15, воскресение... Дела, дела, события! Тихонов арестован. За что, неизвестно. По городу ходят самые дикие слухи. Говорят, будто по требованию Ионова — и будто ему вменяют в вину корыстное управление «Всем. Литер.». Но в Госиздате это отрицают. В Госиздате говорят, что Ионов не только не засаживал Тихонова, но напротив, хлопотал о его освобождении: ездил к Мессингу, взялся в Москве переговорить с Зиновьевым. И я верю, что он здесь ни при чем. Но когда я попробовал заикнуться об этом вчера в «Современнике», на меня посмотрели, как на агента Ионова. А между тем я искренне на самом деле думаю, что здесь возможно роковое совпадение угроз Ионова и ареста Тихонова. В «Современнике» уныло. Сидит одна Вера Владимировна. Она говорит, что Тихонов привез из Москвы 400 рублей для сотрудников, но эти деньги после ареста остались у теперешней жены Тихонова. Я пошел к ней. Она среди великолепных картин и вещей, в нарядном халатике, с намазанными кокотистыми губами симулирует большую тревогу. Рассказывает, что обыск был от трех до девяти час. Они были очень милы, позволили Тихонову напиться кофею. Но теперь он сидит без «передачи», в одиночке, она ездила в Москву, Луначарский дал ей записку к Мессингу, в понедельник она к Мессингу пойдет, и пр. и пр. и пр. Я намекнул, что сотрудникам трудно без денег, она сказала «да, да!», но денег не предложила. Рассказывает, что «Блоха» Замятина имела большой успех.
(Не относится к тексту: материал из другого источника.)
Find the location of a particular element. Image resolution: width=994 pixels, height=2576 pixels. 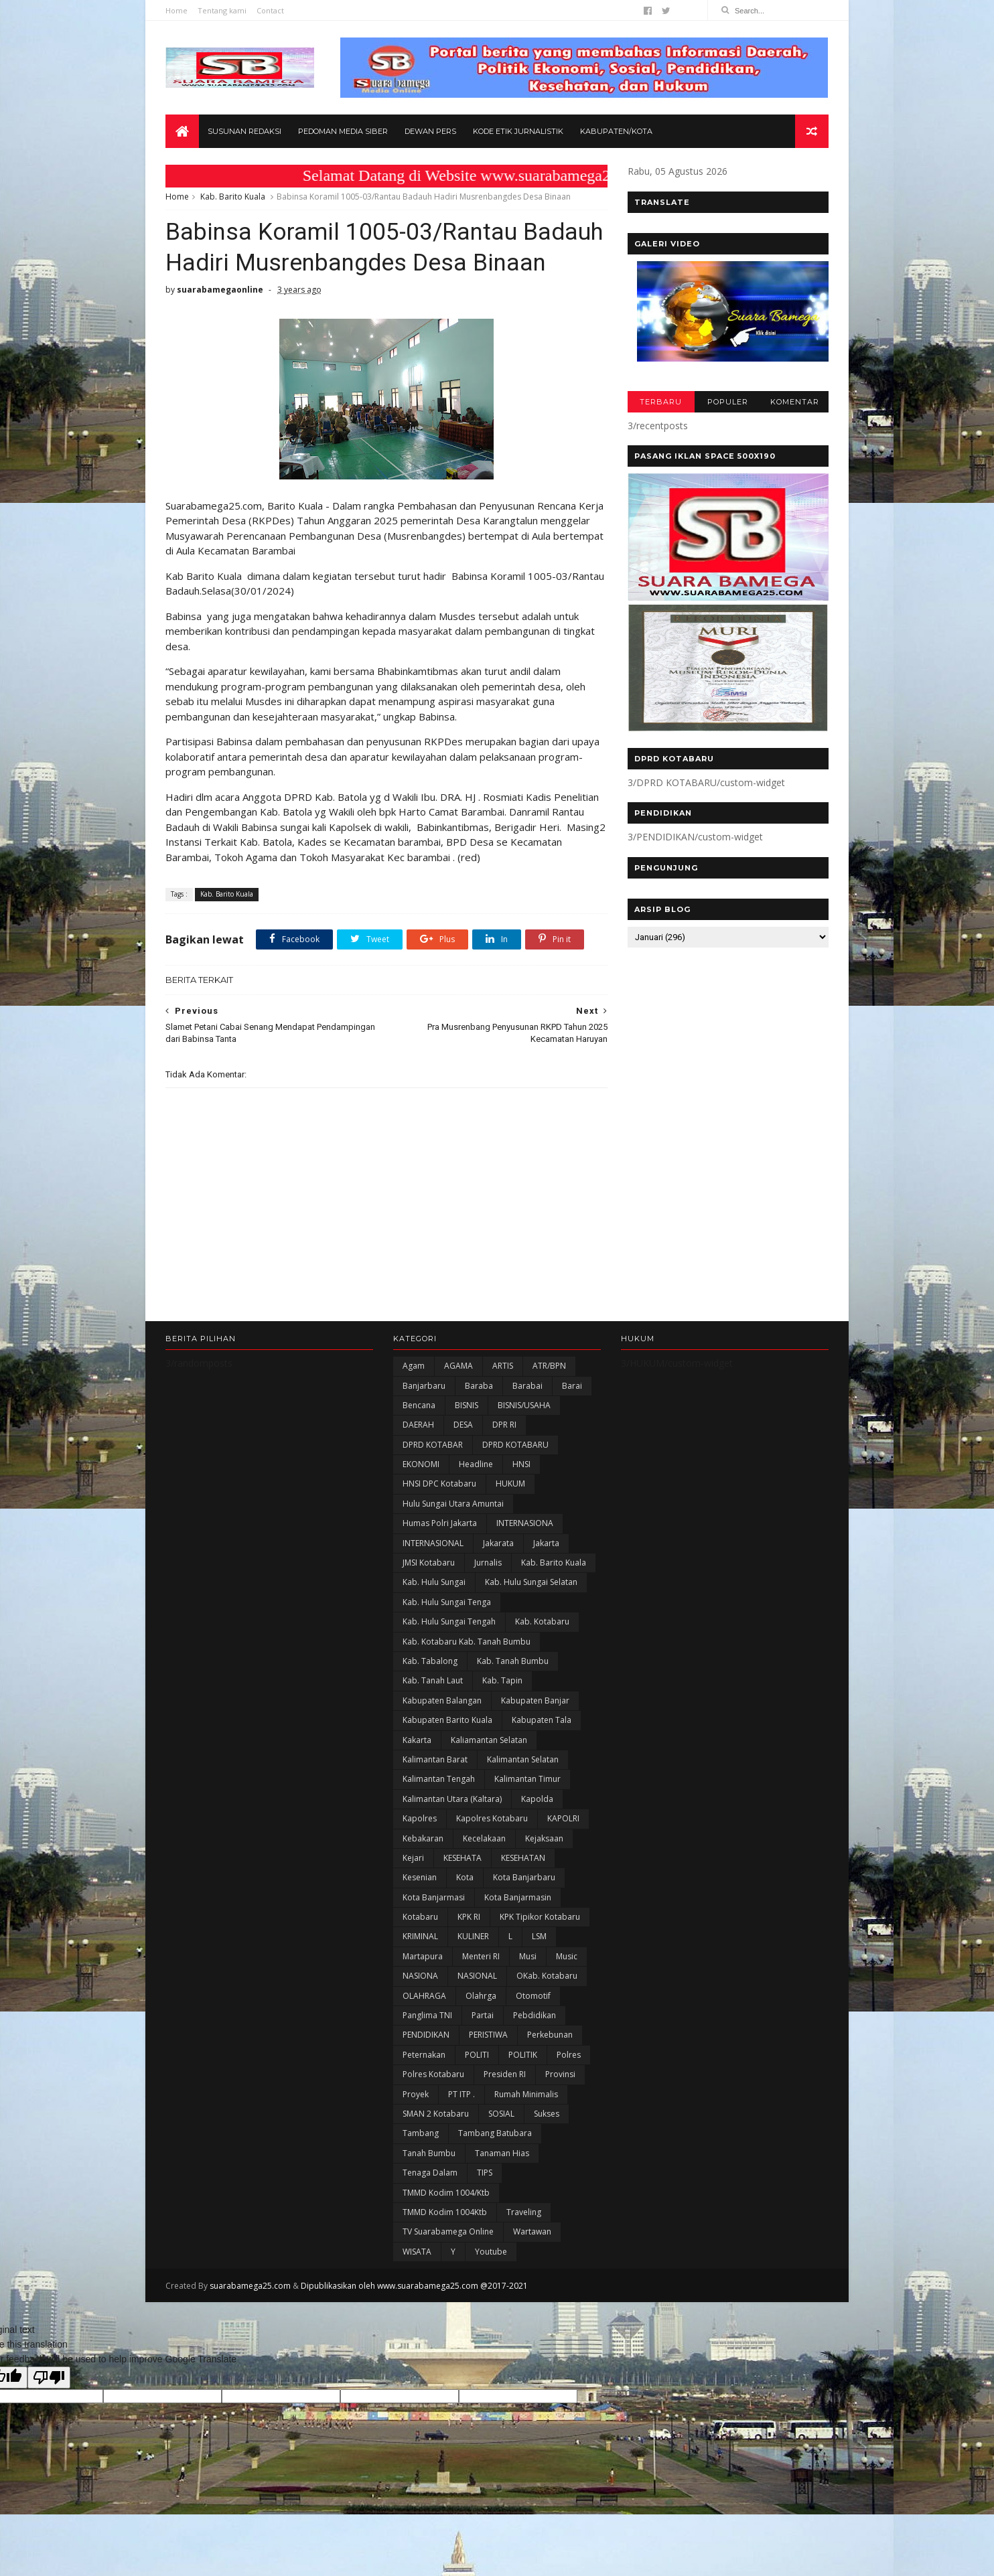

Tanah Bumbu is located at coordinates (429, 2153).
16, понедельник. Сколько возьмет с меня фининспектор, не знаю. Он потребовал у меня 400 р. Я написал протест в налоговую комиссию. Теперь боюсь идти — денег нет ниоткуда. Читаю Беннета «Mr. Prohac» — отличный роман, так хорошо описан разбогатевший бедняк, все его мельчайшие чувства переданы так правдоподобно, что кажется, будто я разбогател, и, отрываясь от книги, я начинаю думать, что хорошо бы купить авто. Был вчера у Ионова. Как я и думал, он не виноват в аресте Тихонова. Он говорит: «Я могу открыто сердиться на человека, но на донос я не способен». Его оскорбляет даже самое подозрение, что он способен на такие дела. Я сказал ему, что, пожалуй, для того, чтобы прекратить толки, ходящие по городу, ему следовало бы похлопотать о Тихонове. Он сказал: «Плевать мне на толки, я презираю всех этих людей (разумей: коллегию). Совсем не для того, чтобы реабилитировать себя, я уже ездил в ГПУ хлопотать, и мне сказали: «Пошел вон!» Но по секрету, так чтобы никто не знал, я в четверг, чуть вернусь из Москвы, я буду хлопотать, чтобы облегчили положение Тихонова, чтобы ему пересылали пищу и проч. Конечно, как коммунист, я принимаю на себя ответственность за все, что делает коммунистическая партия, но вы сами знаете, что я еще не посадил ни одного человека, а освободил из тюрьмы очень многих».